Во дворе мы встретили братьев Кармановых. Они тащили полную авоську картошки. Рядом шагал Петька.
– Куда вам столько картошки? – удивились мы.
– Это не нам, – сказали братья. – Это нашей подшефной, бабушке Митрофановой. Она из картошки оладьи печёт. Эх и вкусные!
– Подумаешь! – сказал Петька. – Мы с Николаевой Зоей Кузьминичной вместе суп ели! Я у неё кухню подмёл и гвоздь в ванной заколотил. Мы на гвоздь полотенце вешали.
– Дело какое – гвоздь! – закричали братья. – Мы у бабушки Митрофановой ковёр с балкона вытрясли. Вот такой, огромный!.. А вы, Синица с Косицей, чего у вашего дядьки сделали?
– Чего сделали, то и сделали, – нахмурилась Люська.
– Много будете знать, скоро состаритесь, – сказала я. – Пошли, Люсь, некогда нам на разговоры время тратить!
И мы пошли, держа в ладонях маленьких бумажных лягушек, и нам казалось, что снег под нашими ногами тихонько поквакивает.
– Нет, я так не согласна, – вдруг сказала Люська. – Все помогают, а мы что, рыжие, что ли?
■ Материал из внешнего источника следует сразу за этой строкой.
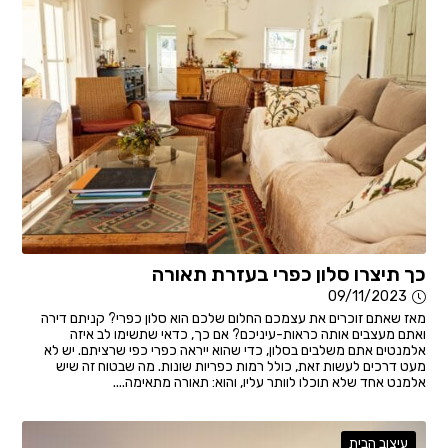
כך תיצרו סלון כפרי בעזרת תאורה
09/11/2023
מאז שאתם זוכרים את עצמכם החלום שלכם הוא סלון כפרי? קניתם דירה
ואתם מעצבים אותה כראות-עיניכם? אם כך, כדאי שתשימו לב איזה
אלמנטים אתם משלבים בסלון, כדי שהוא ייראה כפרי כפי שרציתם. יש לא
מעט דרכים לעשות זאת, כולל רמות כפריות שונות. מה שבטוח זה שיש
אלמנט אחד שלא תוכלו לוותר עליו, והוא: תאורה מתאימה....
עיצוב הבית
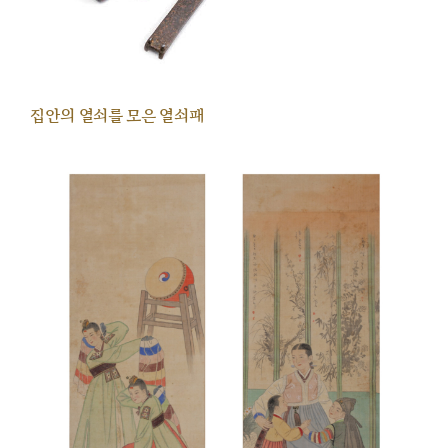
집안의 열쇠를 모은 열쇠패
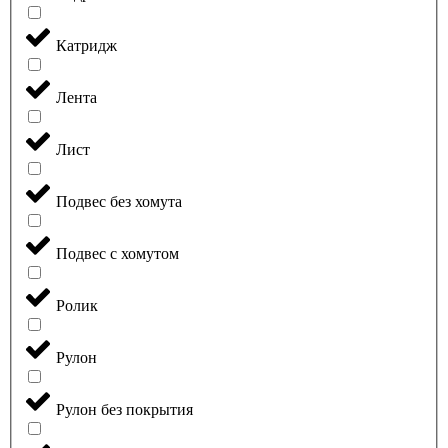
Катридж
Лента
Лист
Подвес без хомута
Подвес с хомутом
Ролик
Рулон
Рулон без покрытия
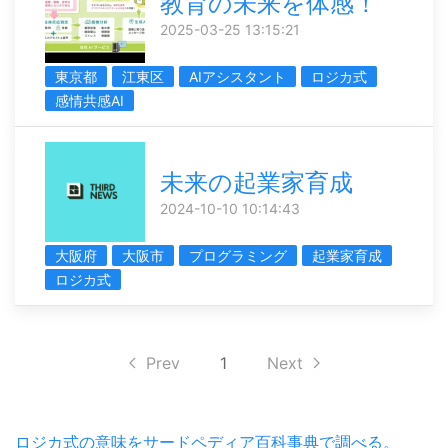
教育の未来を体感！
2025-03-25 13:15:21
東京都
江東区
AIアシスタント
ロジカ式
感情共感AI
未来の起業家育成
2024-10-10 10:14:43
大阪府
大阪市
プログラミング
起業家育成
ロジカ式
Prev
1
Next
ロジカ式の意味をサードペディア百科事典で調べる。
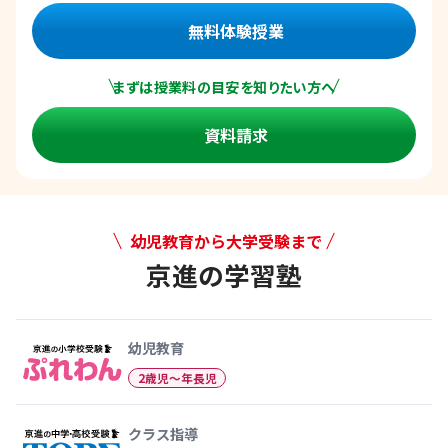
無料体験授業
まずは授業料の目安を知りたい方へ
資料請求
幼児教育から大学受験まで
京進の学習塾
幼児教育から大学受験まで 京
幼児教育
2歳児〜年長児
クラス指導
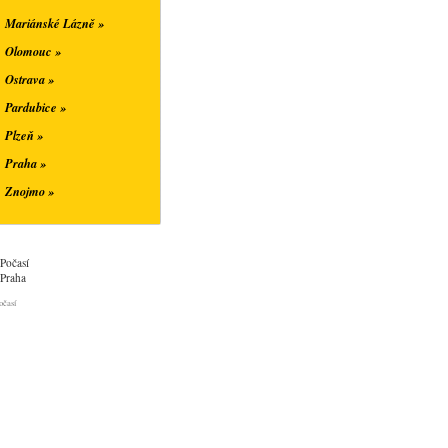
Mariánské Lázně »
Olomouc »
Ostrava »
Pardubice »
Plzeň »
Praha »
Znojmo »
Počasí
Praha
očasí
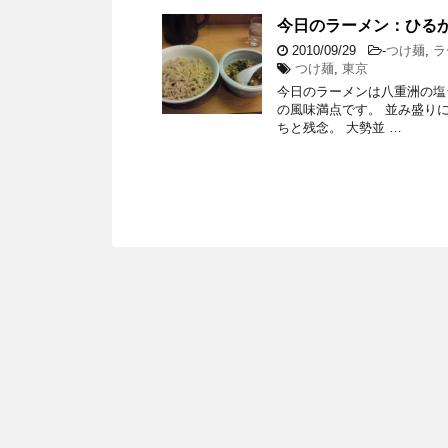
今日のラーメン：ひるが
2010/09/29
-
つけ麺
,
ラ
つけ麺
,
東京
今日のラーメンは八重洲の塩
の風味満点です。 並み盛り
ちと残念。 大勢並 …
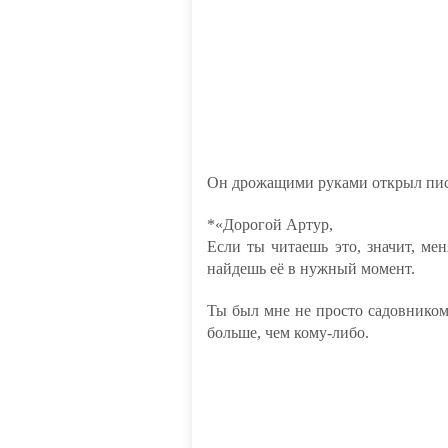
Он дрожащими руками открыл пис
*«Дорогой Артур,
Если ты читаешь это, значит, мен
найдешь её в нужный момент.
Ты был мне не просто садовником
больше, чем кому-либо.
– Да ведь он говорит, ему не надо ничего.
– Как так не надо? Всем надо, а ему не надо? Чудной какой-то!
– Он не чудной, – сказала я. – Не понимаешь ты. Он гордый, просить никого не любит.
– Тогда надо придумать что-то, на хитрость пойти. Ведь он нам даже лекарство не разрешил купить!
И тут я остановилась и хлопнула себя по лбу варежкой:
– Люська, а мы и без разрешения купим!
– Не дадут без рецептов…
– Да вот же наши рецепты! – замахала я в воздухе лягушкой, и мы помчались в аптеку.
В аптеке нам сказали, что лекарство будет готово через день, в три часа.
Через день, ровно в три, мы были в аптеке, а ещё через двадцать минут стояли возле двери пенсионера Каблукова.
– Звони ты, – сказала Люська. – Я боюсь.
– Трусиха!
Я храбро нажала на кнопку звонка. Честно говоря, я и сама немного трусила.
– Не открывает. Наверно, догадался, что это мы. А вдруг он снова рассердится? Может, убежать, пока не поздно?